04 Sep En extinción
La protección animal no sólo se trata de tener espíritu franciscano o conciencia ecológica, sino que presenta un universo de interrogantes jurídicas abstractas y no tan abstractas que bien pueden replantear el estatuto del ser humano entre la cultura y la naturaleza.
– VICENTE UGALDE –
La protección animal no deja de ganar terreno en la sociedad mexicana. La militancia y el activismo a favor de esta causa acumula adeptos y en la última década se han sucedido numerosos cambios sobre la protección animal en leyes federales y locales. ¿Esta transformación del estatus del animal en la sociedad ha estado acompañada de un debate a la altura del cambio que significa? A pesar del profuso debate filosófico suscitado en las últimas décadas por este tema, en México los cambios legislativos no se beneficiaron de una discusión seria de las concepciones sobre el papel de los animales en nuestra sociedad y menos aún acerca de los cambios mayores que significaba la idea de asociarles derechos. Además de electoralista, me parece que la discusión pública que acompañó las recientes novedades legislativas en ese campo fue vacua y apresurada. Una discusión que, si bien no ha sido del todo ausente, parece haberse desvinculado de los procesos legislativos, dando la impresión de que, a la hora de hacer leyes, la práctica de discutir racionalmente el interés general estuviera en peligro de extinción, o bien, estuviera siendo desplazada por discusiones frívolas y simplificadas pero eficaces para polarizar la opinión pública. En 2015 se introdujo la prohibición legal en todo el país del uso de ejemplares de vida silvestre en circos y del uso de ejemplares de mamíferos marinos en espectáculos itinerantes. Ese año, la Ciudad de México se dotó de una Constitución que reconoció, no sólo a los ejemplares de vida silvestre sino a todos los animales, como “seres sintientes”, sujetos de consideración moral, y que estableció la obligación jurídica y el deber ético de respetar su integridad y vida.

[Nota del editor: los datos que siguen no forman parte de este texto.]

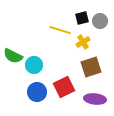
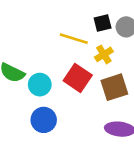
red square: (64, 87) -> (78, 78), moved, turned -30

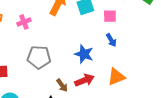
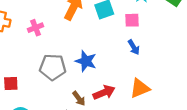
blue star: (84, 54) -> (86, 61), moved

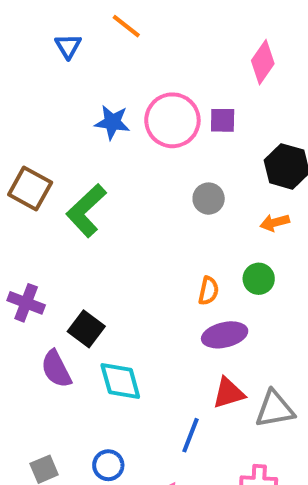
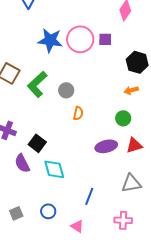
blue star: (112, 122) -> (50, 40), size x1.4
gray circle: (209, 199) -> (66, 90), moved
orange semicircle: (209, 291) -> (78, 113), moved
red triangle: (229, 393) -> (134, 145), moved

Se trata de un cambio radical, no sólo respecto a la forma en como el código civil considera a los animales, es decir, como un bien que forma parte de un patrimonio, para pasar a ser sujeto de derechos, sino en la manera en que el derecho y la sociedad los conciben. Aunque no fue invitada a esas discusiones, la filosofía política podría haber contribuido a esclarecer la profundidad de los cambios que nuestros legisladores despacharon en unos cuantos días.
Detrás del no debate
El proceso para prohibir animales en espectáculos itinerantes fue sintomático de la dolencia que atraviesa la práctica legislativa en los Congresos locales y en el federal: evitar o al menos abreviar la confrontación razonada de argumentos. Sin explicitar las tensiones fundamentales del caso, para los promotores de esa reforma, el uso de animales en esos foros dejó de ser inocuo y recreativo para, en ciertos casos, constituir una conducta criminal. Las campañas de comunicación del partido promotor de la reforma, el denominado “verde”, lograron convertir los circos en enemigos de la naturaleza y de la rusticidad, de eso que los anglosajones llaman la wildness. Las imágenes de animales encadenados fueron eficaces para generar emociones y convencer al público de que el domador de circo dejaba de ser posible víctima para fatalmente convertirse en victimario. La criminalización de comportamientos hacia animales y la asignación de derechos a éstos reveló su rentabilidad política y su capacidad para venderse bien, especialmente en las ciudades, pero el debate con dificultad trascendió la crítica frontal a los circos, a la tauromaquia o al maltrato de los animales de compañía.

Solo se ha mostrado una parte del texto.